Dirac Index and associated cycles of Harish-Chandra modules

TL;DR

This paper explores the relationship between Dirac index polynomials and associated cycles of certain Harish-Chandra modules in the context of equal rank real Lie groups, confirming a conjecture under specific conditions.

Contribution

It establishes an explicit link between Dirac index polynomials and associated cycle multiplicities for Harish-Chandra modules, confirming a prior conjecture under a Springer correspondence condition.

Findings

Derived an explicit formula relating Dirac index polynomials to associated cycle multiplicities.
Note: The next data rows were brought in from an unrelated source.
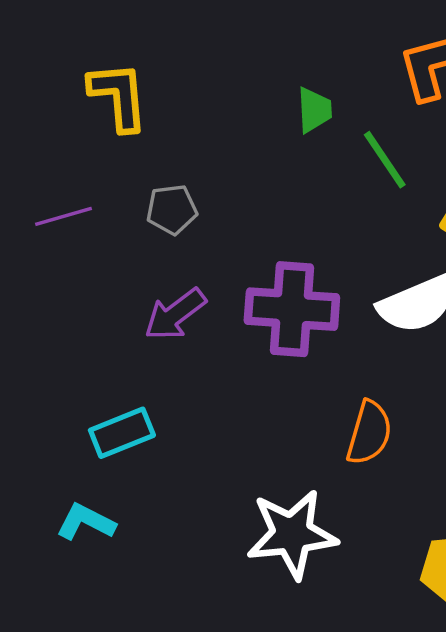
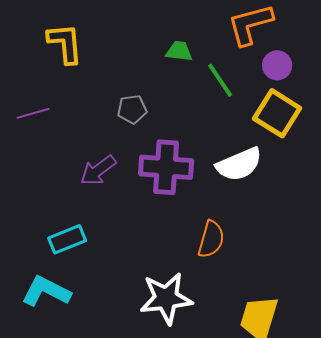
green trapezoid: (314, 110) -> (179, 51), turned -80
gray pentagon: (172, 210) -> (132, 109), moved
cyan L-shape: (86, 522) -> (46, 291), size x1.4

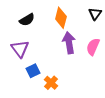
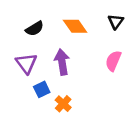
orange diamond: (61, 18) -> (75, 26), turned -50
purple arrow: (69, 43) -> (62, 62), moved

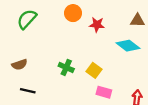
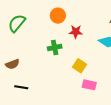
red star: (97, 25) -> (76, 32), moved
green cross: (66, 67) -> (55, 48), moved, turned -32

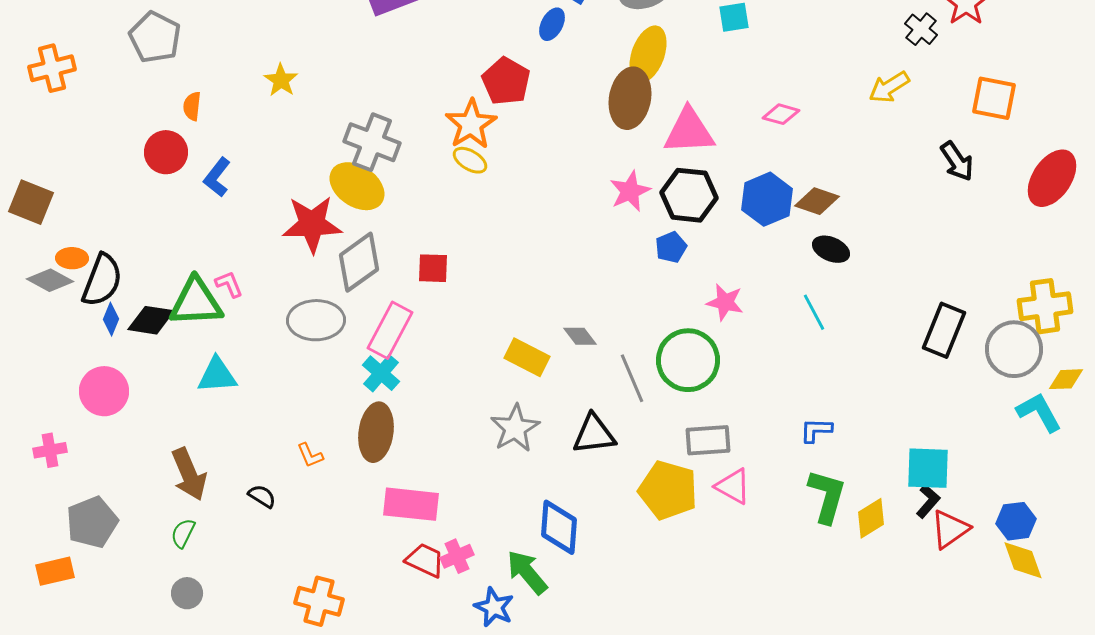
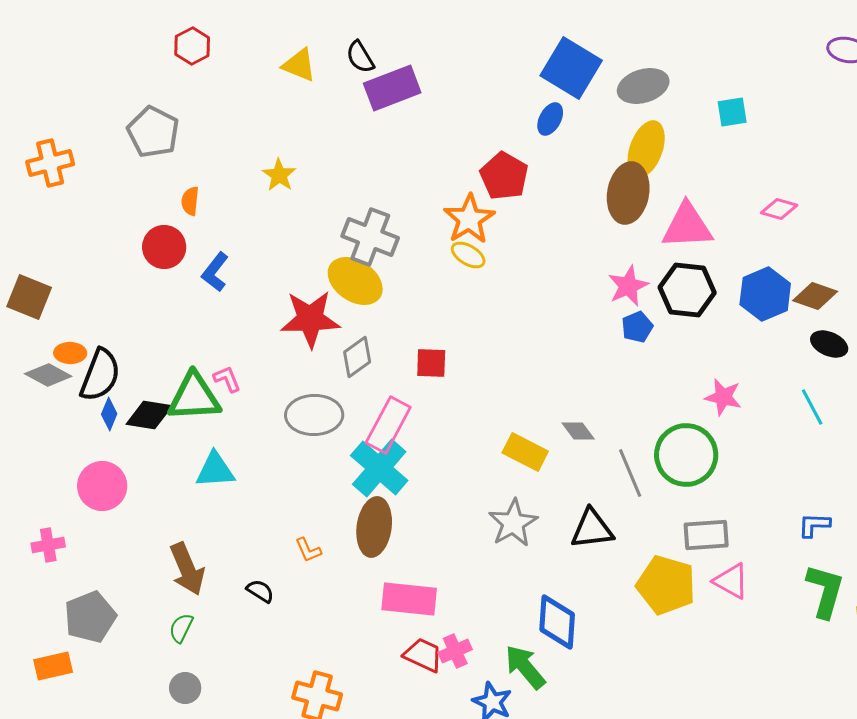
blue pentagon: (671, 247) -> (637, 327), moved
gray diamond: (359, 262) -> (357, 357), size x0.7
cyan cross: (381, 373) -> (379, 468), size x1.5

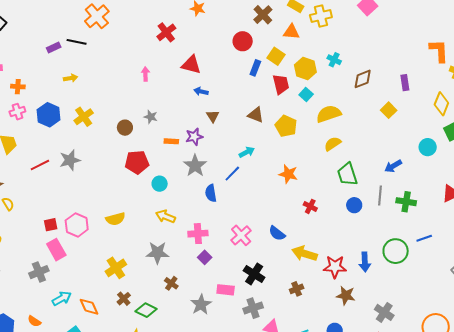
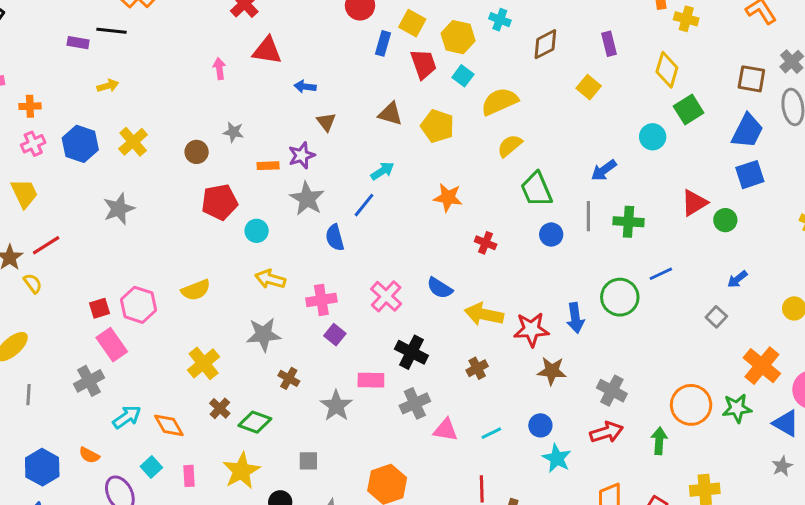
purple rectangle: (54, 48) -> (78, 43), turned 40
red triangle: (191, 65) -> (267, 51), moved
red line: (40, 165) -> (46, 245), moved

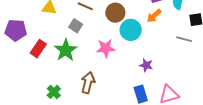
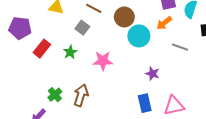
gray line: (184, 39) -> (180, 47), moved
pink star: (106, 48) -> (103, 61), moved
green star: (66, 50) -> (70, 52), size x0.6
brown arrow: (88, 83) -> (81, 95), moved

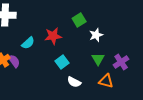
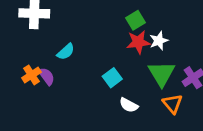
red star: (53, 36) -> (138, 42), moved
green triangle: (98, 59) -> (162, 74), size x1.5
orange triangle: (106, 81) -> (172, 104), turned 35

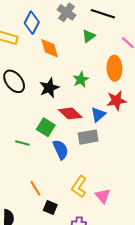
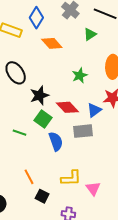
orange diamond: (50, 48) -> (52, 43), turned -30
black star: (49, 88) -> (39, 95), moved
yellow L-shape: (79, 187) -> (71, 178), turned -130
Confirmed the conjecture from Mehdi Pandzic and Vogan (2015) under a Springer correspondence condition.

Provided a new tool for understanding the structure of Harish-Chandra modules in representation theory.

Abstract

Let $G_{\mathbb{R}}$ be a simple real linear Lie group with maximal compact subgroup $K_{\mathbb{R}}$ and assume that ${\rm rank}(G_\mathbb{R})={\rm rank}(K_\mathbb{R})$. For any representation $X$ of Gelfand-Kirillov dimension $\frac{1}{2} {\rm dim}(G_{\mathbb{R}}/K_{\mathbb{R}})$, we consider the polynomial on the dual of a compact Cartan subalgebra given by the dimension of the Dirac index of members of the coherent family containing $X$. Under a technical condition involving the Springer correspondence, we establish an explicit relationship between this polynomial and the multiplicities of the irreducible components occurring in the associated cycle of $X$. This relationship was conjectured in \cite{MehdiPandzicVogan15}.